Even if there are no groupings in a regexp, it is still possible to find out what exactly matched in a string. If you use them, Perl will set $‘ to the part of the string before the match, will set $& to the part of the string that matched, and will set $’ to the part of the string after the match.

It is important to note that using $‘ and $’ slows down regexp matching quite a bit, while $& slows it down to a lesser extent, because if they are used in one regexp in a program, they are generated for all regexps in the program. So if raw performance is a goal of your application, they should be avoided. If you need to extract the corresponding substrings, use @- and @+ instead.

Possessive quantifiers:

With the introduction of the possessive quantifiers in Perl 5.10, we have a way of instructing the regex engine not to backtrack, with the usual quantifiers with a + appended to them. This makes them greedy as well as stingy; once they succeed they won't give anything back to permit another solution. They have the following meanings:

a{n,m}+ means: match at least n times, not more than m times, as many times as possible, and don't give anything up. a?+ is short for a{0,1}+

a{n,}+ means: match at least n times, but as many times as possible, and don't give anything up. a*+ is short for a{0,}+ and a++ is short for a{1,}+

a{n}+ means: match exactly n times. It is just there for notational consistency.

These possessive quantifiers represent a special case of a more general concept, the independent subexpression.

Commenting your regular expression:

   /^
            [+-]?         # first, match an optional sign
            (             # then match integers or f.p. mantissas:
                    \d+\.\d+  # mantissa of the form a.b
                  |\d+\.     # mantissa of the form a.
                  |\.\d+     # mantissa of the form .b
                  |\d+       # integer of the form a
            )
            ([eE][+-]?\d+)?  # finally, optionally match an exponent
      $/x;

If whitespace is mostly irrelevant, how does one include space characters in an extended regexp? The answer is to backslash it '\ ' or put it in a character class [ ] . The same thing goes for pound signs, use \# or [#].

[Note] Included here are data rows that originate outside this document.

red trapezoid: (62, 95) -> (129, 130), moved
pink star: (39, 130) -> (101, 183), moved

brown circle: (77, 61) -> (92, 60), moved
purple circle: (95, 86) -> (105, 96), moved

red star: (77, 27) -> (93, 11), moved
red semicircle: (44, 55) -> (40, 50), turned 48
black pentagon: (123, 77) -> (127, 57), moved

We pointed out earlier that variables in regexps are substituted before the regexp is evaluated.

Global matching:

The modifier g stands for global matching and allows the matching operator to match within a string as many times as possible. In scalar context, successive invocations against a string will have `g jump from match to match, keeping track of position in the string as it goes along. You can get or set the position with the pos() function.

To extract all words, form the simple regexp (\w+) and loop over all matches with /(\w+)/g :

    while ($x =~ /(\w+)/g) {
        print "Word is $1, ends at position ", pos $x, "\n";
    }

A failed match or changing the target string resets the position. If you don't want the position reset after failure to match, add the //c , as in /regexp/gc . The current position in the string is associated with the string, not the regexp. This means that different strings have different positions and their respective positions can be set or read independently.

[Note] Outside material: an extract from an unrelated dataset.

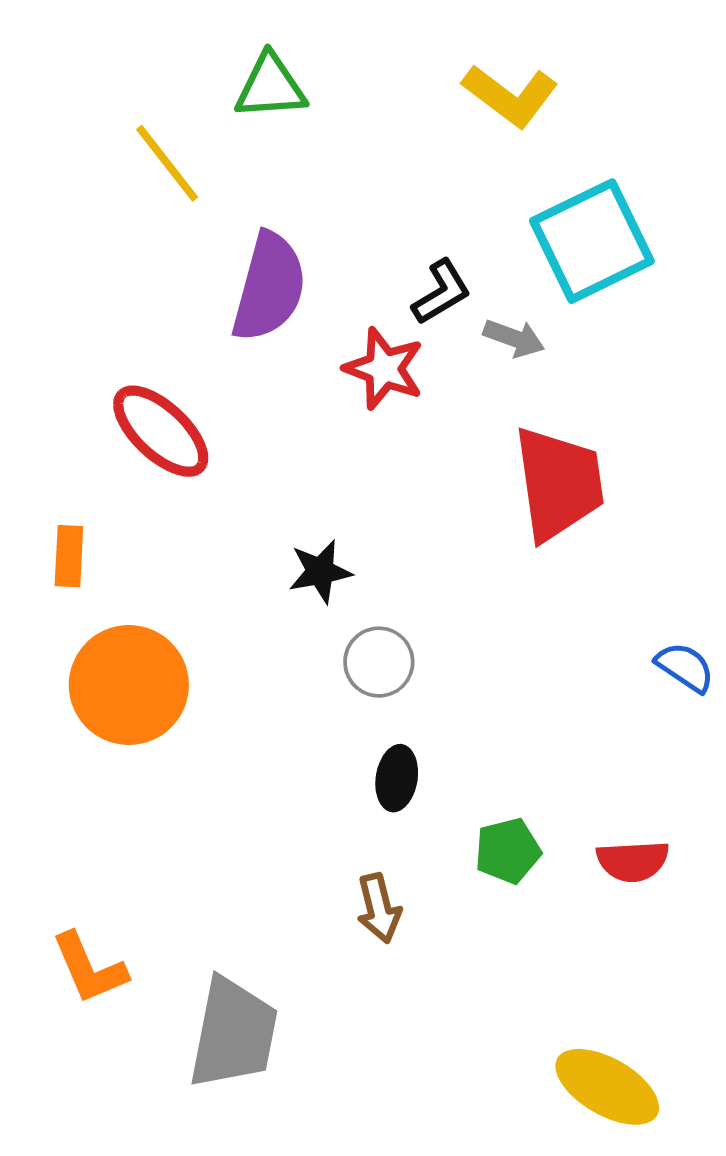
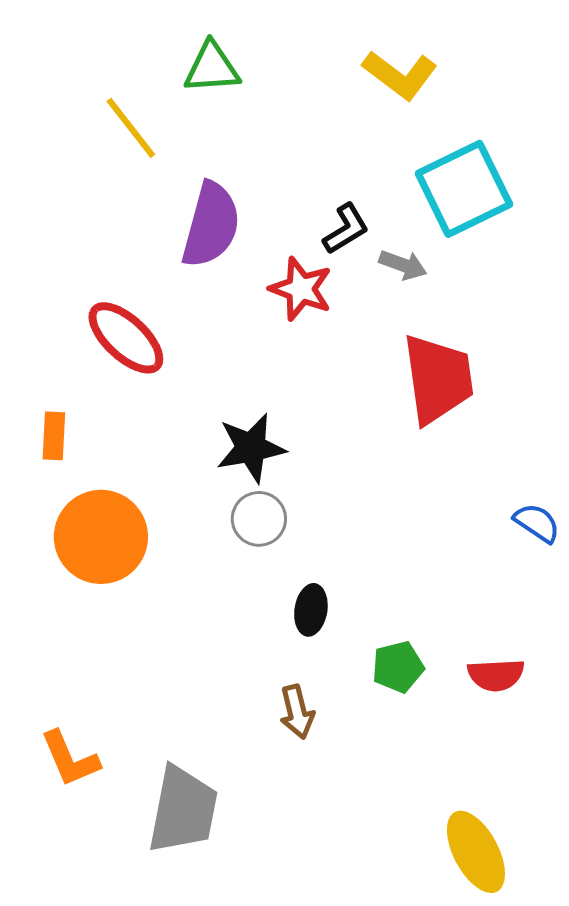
black star: (320, 571) -> (251, 448), size x1.4
gray circle: (379, 662) -> (259, 519), moved
yellow ellipse: (607, 1087) -> (476, 852), turned 32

In list context, //g returns a list of matched groupings, or if there are no groupings, a list of matches to the whole regexp. So if we wanted just the words, we could use:

    @words = ($x =~ /(\w+)/g);

Closely associated with the //g modifier is the \G anchor. The \G anchor matches at the point where the previous //g match left off. \G allows us to easily do context-sensitive matching:

$x =~ /^([+-]?\d+)\s*/g;
$x =~ /\G\s+(widget|sprocket)/

The combination of //g and \G allows us to process the string a bit at a time and use arbitrary Perl logic to decide what to do next. Currently, the \G anchor is only fully supported when used to anchor to the start of the pattern.

\G is also invaluable in processing fixed length records with regexps (for example, matching DNA sequences):

    while ($dna =~ /\G(\w\w\w)*?TGA/g) {
        print "Got a TGA stop codon at position ", pos $dna, "\n";
    }

If there is a match, s/// returns the number of substitutions made, otherwise it returns false.

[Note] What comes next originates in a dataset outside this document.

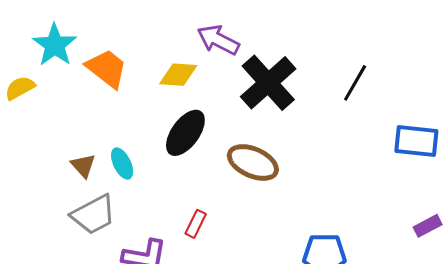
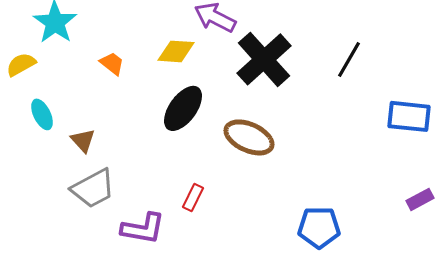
orange trapezoid: (107, 68) -> (112, 63), moved, size x0.6
cyan ellipse: (122, 164) -> (42, 114), moved

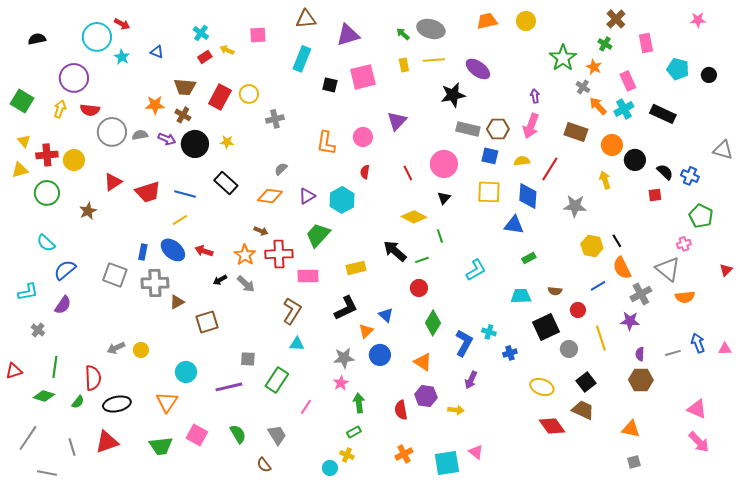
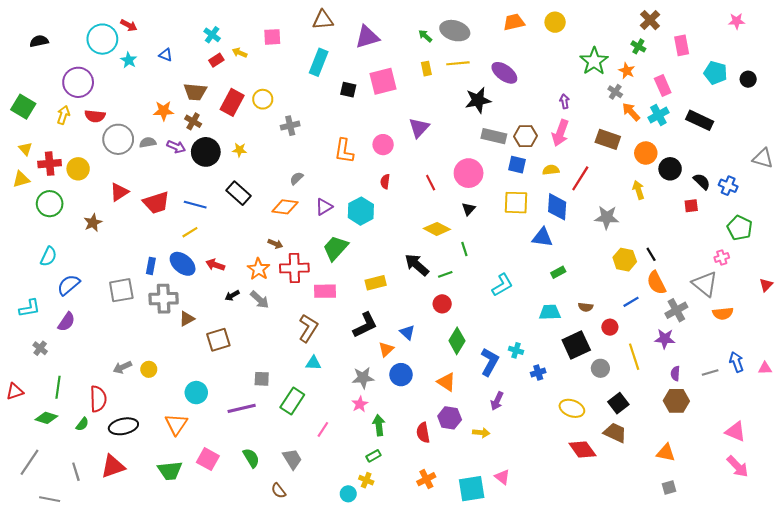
cyan semicircle: (46, 243) -> (49, 256), turned -108
gray square: (115, 275) -> (121, 290), turned -30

With the s/ operator, the matched variables $1 , $2 , etc. are immediately available for use in the replacement expression, so we use $1 to replace the quoted string with just what was quoted. With the global modifier, s/g will search and replace all occurrences of the regexp in the string.

A modifier available specifically to search and replace is the s/e evaluation modifier. s/e wraps an eval{…} around the replacement string and the evaluated result is substituted for the matched substring. s///e is useful if you need to do a bit of computation in the process of replacing text.

As with the match m// operator, s/ can use other delimiters, such as s!!! and s{}{}, and even s{}. If single quotes are used s''', then the regexp and replacement are treated as single quoted strings and there are no substitutions. s/// in list context returns the same thing as in scalar context, i.e., the number of matches.

Power tools:

\l and \u convert the next character to lower or upper case, respectively:

    $x = "perl";
    $string =~ /\u$x/;  # matches 'Perl' in $string
    $x = "M(rs?|s)\\."; # note the double backslash
    $string =~ /\l$x/;  # matches 'mr.', 'mrs.', and 'ms.',

A \L or \U indicates a lasting conversion of case, until terminated by \E or thrown over by another \U or \L :

    $x = "This word is in lower case:\L SHOUT\E";
    $x =~ /shout/;       # matches
    $x = "I STILL KEYPUNCH CARDS FOR MY 360"
    $x =~ /\Ukeypunch/;  # matches punch card string

If there is no \E , case is converted until the end of the string. The regexps \L\u$word or \u\L$word convert the first character of $word to uppercase and the rest of the characters to lowercase.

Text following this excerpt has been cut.